Using the entries that follow, state how many lines contain the word "отказе". The response is that number and nothing more.
(RECORDS SHOWN begins)
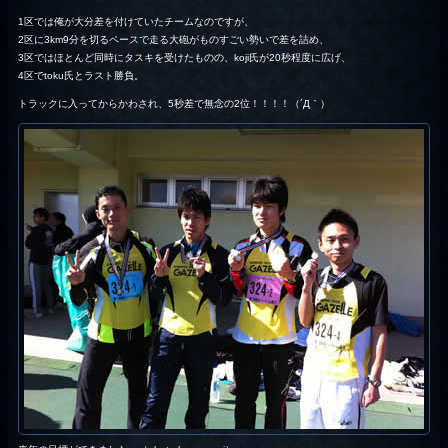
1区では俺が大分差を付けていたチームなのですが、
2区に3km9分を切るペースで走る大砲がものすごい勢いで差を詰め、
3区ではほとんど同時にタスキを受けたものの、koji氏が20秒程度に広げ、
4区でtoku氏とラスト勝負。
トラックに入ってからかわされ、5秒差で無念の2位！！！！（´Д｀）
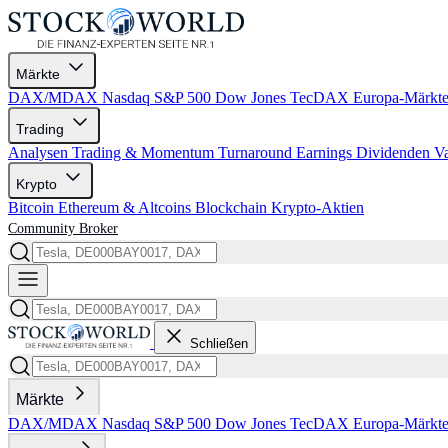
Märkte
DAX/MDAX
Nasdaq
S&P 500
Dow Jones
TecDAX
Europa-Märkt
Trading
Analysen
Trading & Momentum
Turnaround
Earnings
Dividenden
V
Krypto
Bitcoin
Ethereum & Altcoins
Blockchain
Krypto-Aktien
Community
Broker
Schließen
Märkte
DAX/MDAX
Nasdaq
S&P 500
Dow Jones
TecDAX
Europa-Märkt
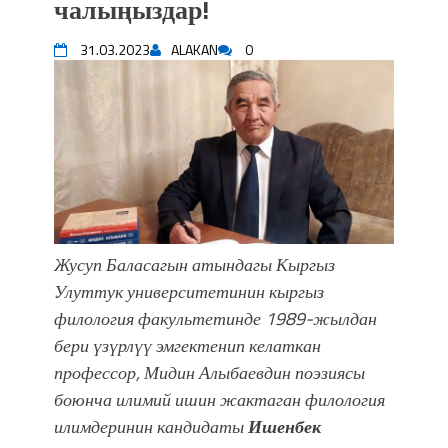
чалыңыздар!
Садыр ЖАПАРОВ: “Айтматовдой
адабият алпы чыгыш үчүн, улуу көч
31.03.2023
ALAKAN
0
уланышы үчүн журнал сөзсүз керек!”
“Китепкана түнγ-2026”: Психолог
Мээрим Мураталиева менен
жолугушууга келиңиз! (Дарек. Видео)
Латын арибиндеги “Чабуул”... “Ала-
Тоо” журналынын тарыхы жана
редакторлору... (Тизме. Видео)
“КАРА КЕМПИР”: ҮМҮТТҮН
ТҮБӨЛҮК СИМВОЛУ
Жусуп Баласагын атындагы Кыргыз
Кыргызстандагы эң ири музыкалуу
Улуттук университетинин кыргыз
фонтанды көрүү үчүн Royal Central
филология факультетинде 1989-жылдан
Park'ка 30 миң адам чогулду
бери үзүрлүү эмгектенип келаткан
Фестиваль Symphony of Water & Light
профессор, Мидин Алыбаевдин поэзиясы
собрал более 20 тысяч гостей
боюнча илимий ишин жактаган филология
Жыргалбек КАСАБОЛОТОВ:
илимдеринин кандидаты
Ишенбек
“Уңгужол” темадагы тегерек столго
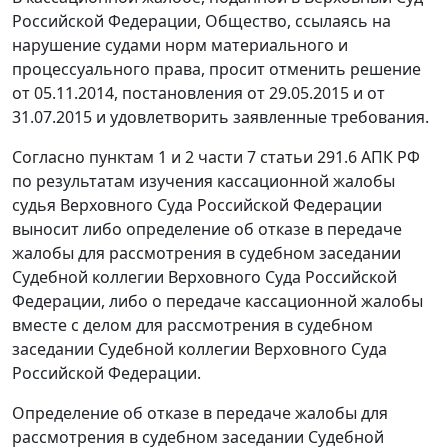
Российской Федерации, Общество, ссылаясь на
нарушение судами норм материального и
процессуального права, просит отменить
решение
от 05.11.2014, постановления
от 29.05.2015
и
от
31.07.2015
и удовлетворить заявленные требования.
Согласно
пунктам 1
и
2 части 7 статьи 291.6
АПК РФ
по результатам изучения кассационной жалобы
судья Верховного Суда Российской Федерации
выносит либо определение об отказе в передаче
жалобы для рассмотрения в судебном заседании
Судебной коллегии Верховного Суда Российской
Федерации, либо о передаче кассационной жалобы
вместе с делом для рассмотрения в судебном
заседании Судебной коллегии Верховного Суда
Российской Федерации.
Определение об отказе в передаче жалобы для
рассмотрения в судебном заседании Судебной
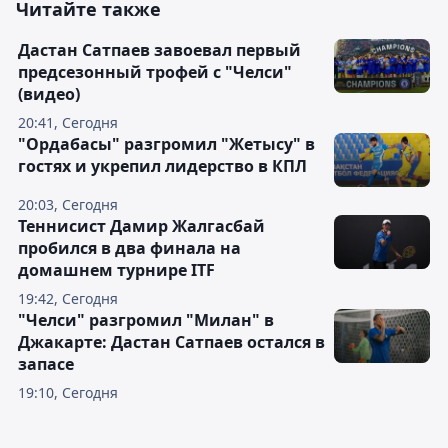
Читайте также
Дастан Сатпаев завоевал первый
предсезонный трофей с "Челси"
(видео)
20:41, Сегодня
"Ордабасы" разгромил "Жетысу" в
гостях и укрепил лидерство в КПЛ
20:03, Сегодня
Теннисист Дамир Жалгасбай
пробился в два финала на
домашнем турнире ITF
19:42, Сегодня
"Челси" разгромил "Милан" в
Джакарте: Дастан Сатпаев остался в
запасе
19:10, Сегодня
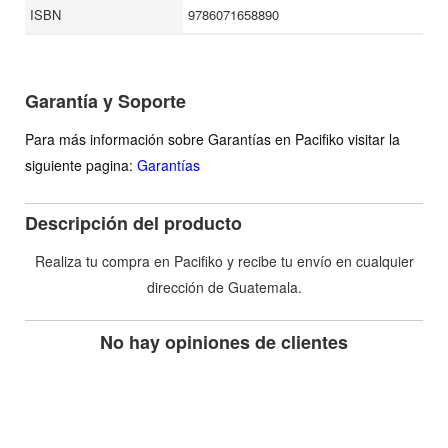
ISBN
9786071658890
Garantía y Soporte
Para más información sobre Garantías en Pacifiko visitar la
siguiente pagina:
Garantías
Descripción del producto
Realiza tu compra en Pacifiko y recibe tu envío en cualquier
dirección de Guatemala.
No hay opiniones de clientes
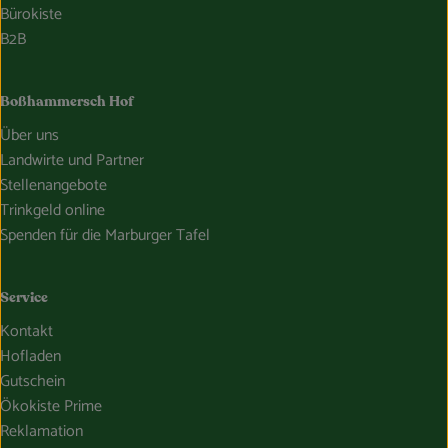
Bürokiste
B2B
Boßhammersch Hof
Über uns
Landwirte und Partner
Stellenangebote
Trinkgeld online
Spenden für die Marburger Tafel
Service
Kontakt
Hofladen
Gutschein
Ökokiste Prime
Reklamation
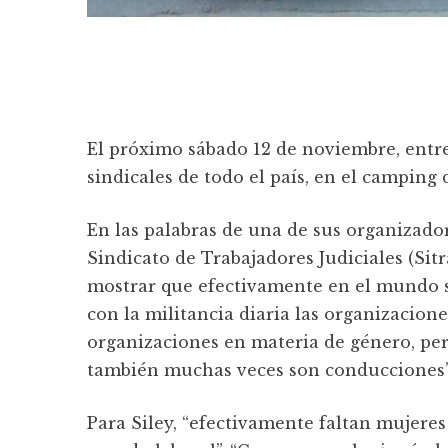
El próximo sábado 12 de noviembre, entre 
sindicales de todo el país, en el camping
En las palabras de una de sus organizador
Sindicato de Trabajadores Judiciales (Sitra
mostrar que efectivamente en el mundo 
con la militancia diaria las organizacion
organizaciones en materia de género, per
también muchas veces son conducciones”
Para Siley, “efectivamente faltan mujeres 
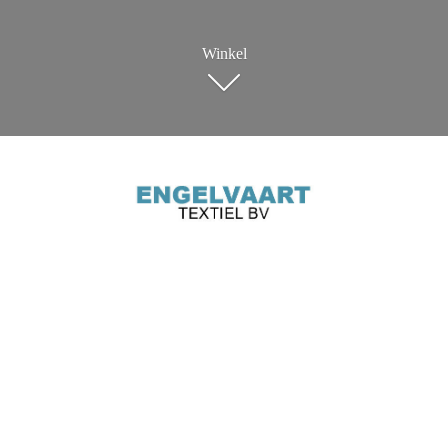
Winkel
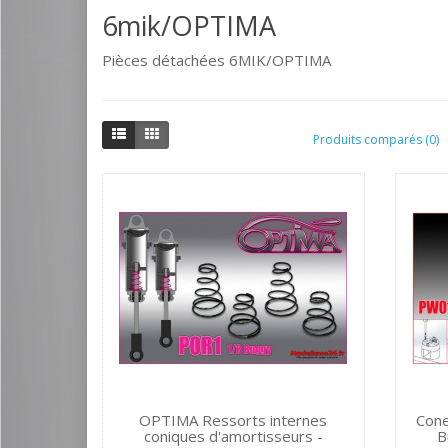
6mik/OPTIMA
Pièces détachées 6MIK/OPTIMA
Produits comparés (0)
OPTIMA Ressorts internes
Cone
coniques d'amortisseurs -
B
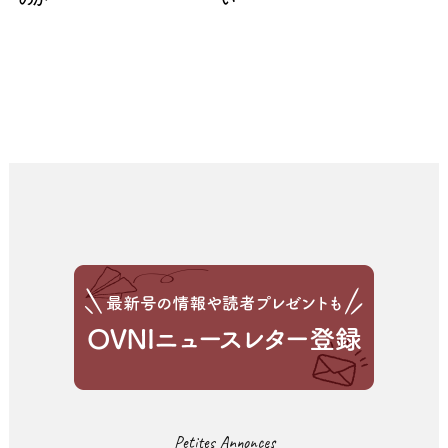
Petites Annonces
(RECORDS SHOWN ends)
(RECORDS SHOWN begins)
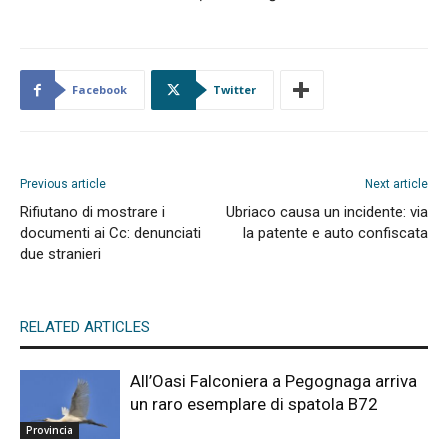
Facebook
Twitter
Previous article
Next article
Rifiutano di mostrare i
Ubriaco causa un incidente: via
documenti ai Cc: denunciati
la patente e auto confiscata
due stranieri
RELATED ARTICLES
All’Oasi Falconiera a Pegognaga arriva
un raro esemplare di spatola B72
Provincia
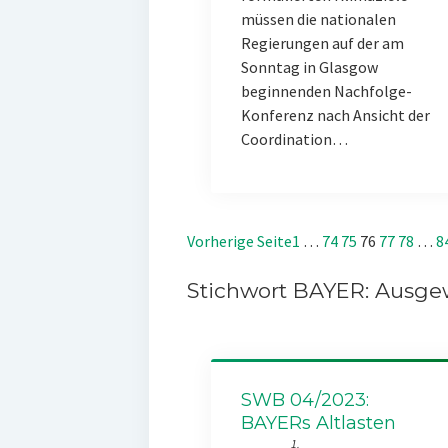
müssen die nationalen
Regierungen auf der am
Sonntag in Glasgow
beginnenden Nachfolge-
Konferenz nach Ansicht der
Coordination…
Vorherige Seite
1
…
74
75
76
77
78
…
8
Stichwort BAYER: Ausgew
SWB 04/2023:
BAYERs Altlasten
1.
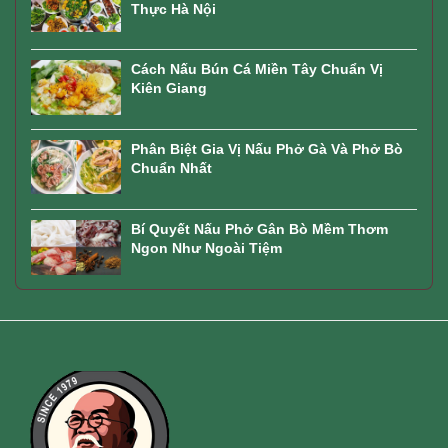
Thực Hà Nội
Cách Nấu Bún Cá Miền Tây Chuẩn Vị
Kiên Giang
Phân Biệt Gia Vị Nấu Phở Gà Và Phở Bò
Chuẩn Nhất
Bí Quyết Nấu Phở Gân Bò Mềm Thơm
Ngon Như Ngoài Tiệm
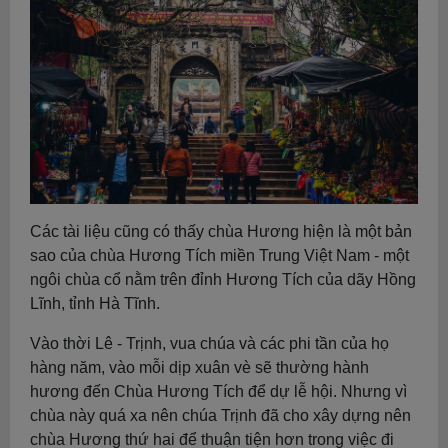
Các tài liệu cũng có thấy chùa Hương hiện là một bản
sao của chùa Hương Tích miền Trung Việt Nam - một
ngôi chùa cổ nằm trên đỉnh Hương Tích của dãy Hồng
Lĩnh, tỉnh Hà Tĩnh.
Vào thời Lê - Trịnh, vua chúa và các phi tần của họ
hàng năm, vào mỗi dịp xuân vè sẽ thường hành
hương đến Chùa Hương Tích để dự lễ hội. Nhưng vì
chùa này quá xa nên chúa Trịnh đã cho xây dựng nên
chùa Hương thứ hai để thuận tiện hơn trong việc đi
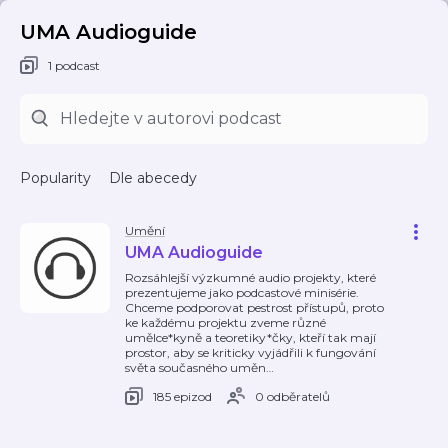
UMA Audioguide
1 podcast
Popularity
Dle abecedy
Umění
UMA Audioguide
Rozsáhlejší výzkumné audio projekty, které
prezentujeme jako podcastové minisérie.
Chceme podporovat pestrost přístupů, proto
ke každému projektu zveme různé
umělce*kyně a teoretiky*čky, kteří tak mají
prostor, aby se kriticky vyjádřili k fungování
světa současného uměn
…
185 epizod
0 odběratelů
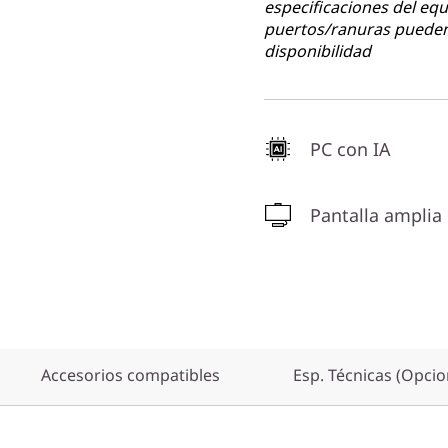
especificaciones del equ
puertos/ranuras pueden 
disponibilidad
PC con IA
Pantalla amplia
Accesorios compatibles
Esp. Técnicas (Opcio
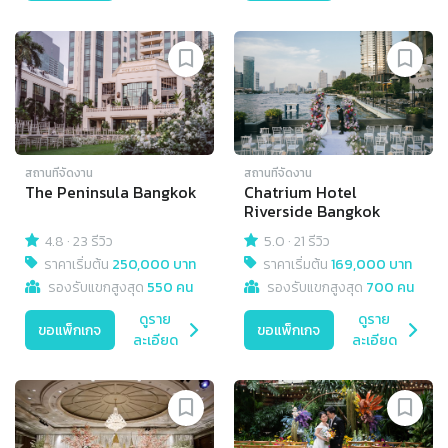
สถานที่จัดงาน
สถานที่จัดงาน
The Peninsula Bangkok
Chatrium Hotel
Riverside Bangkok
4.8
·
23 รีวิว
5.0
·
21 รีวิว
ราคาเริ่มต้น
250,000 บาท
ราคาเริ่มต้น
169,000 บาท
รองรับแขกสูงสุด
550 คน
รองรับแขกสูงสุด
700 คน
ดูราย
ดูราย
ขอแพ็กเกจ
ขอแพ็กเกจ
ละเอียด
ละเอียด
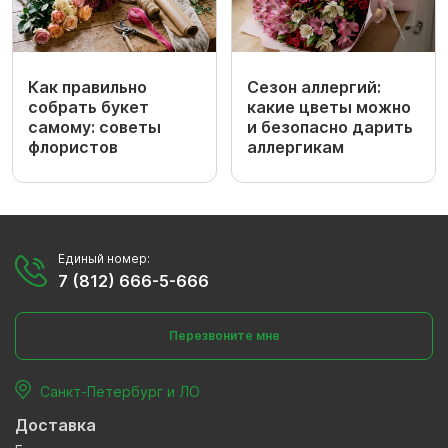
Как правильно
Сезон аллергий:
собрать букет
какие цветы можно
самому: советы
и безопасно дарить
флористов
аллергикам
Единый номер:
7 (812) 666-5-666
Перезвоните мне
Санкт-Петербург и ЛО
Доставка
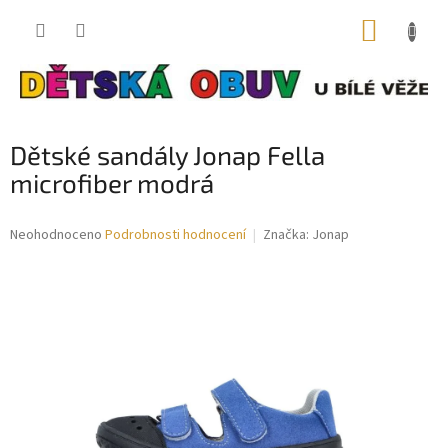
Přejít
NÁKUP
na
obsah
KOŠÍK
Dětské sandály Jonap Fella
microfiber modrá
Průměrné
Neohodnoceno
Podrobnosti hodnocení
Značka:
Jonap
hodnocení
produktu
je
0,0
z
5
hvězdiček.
(RECORDS SHOWN ends)
- **OUTPUT OF THE EXERCISE**:
2